§ **Exercise description**: The part below that opens with the line containing "Contrassegno per veicoli a servizio dei" and closes with the line containing "Eu LI em minha alma" should be copied exactly, minus any pictures.

§ **Information shown**:
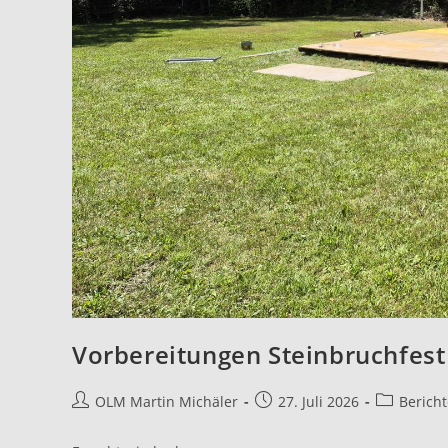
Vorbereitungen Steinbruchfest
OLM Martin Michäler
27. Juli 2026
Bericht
==
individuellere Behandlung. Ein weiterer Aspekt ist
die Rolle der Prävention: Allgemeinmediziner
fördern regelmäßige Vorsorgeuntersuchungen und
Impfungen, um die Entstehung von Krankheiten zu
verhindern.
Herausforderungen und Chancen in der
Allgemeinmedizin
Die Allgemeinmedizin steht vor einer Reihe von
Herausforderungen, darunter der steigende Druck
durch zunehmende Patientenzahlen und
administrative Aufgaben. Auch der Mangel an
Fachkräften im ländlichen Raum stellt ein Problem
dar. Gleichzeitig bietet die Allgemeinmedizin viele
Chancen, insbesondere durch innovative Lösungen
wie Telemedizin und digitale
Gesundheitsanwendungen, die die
--
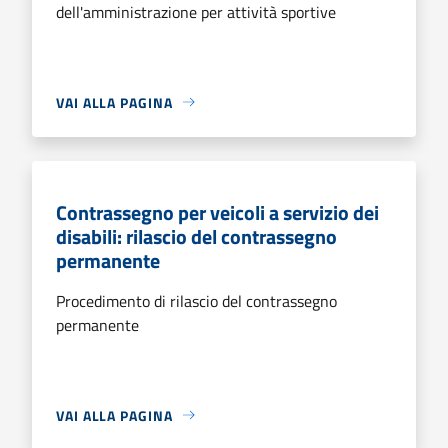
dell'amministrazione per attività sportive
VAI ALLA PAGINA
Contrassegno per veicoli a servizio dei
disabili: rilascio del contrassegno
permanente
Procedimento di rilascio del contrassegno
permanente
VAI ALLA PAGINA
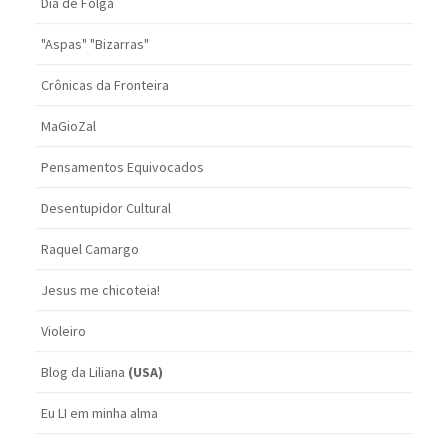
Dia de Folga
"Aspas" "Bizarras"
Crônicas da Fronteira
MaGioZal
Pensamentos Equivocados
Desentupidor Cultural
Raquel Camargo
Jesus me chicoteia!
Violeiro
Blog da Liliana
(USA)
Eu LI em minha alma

§ **Written answer**:
Contrassegno per veicoli a servizio dei
disabili: rilascio del contrassegno
permanente
Procedimento di rilascio del contrassegno
permanente
VAI ALLA PAGINA
Dia de Folga
"Aspas" "Bizarras"
Crônicas da Fronteira
MaGioZal
Pensamentos Equivocados
Desentupidor Cultural
Raquel Camargo
Jesus me chicoteia!
Violeiro
Blog da Liliana
(USA)
Eu LI em minha alma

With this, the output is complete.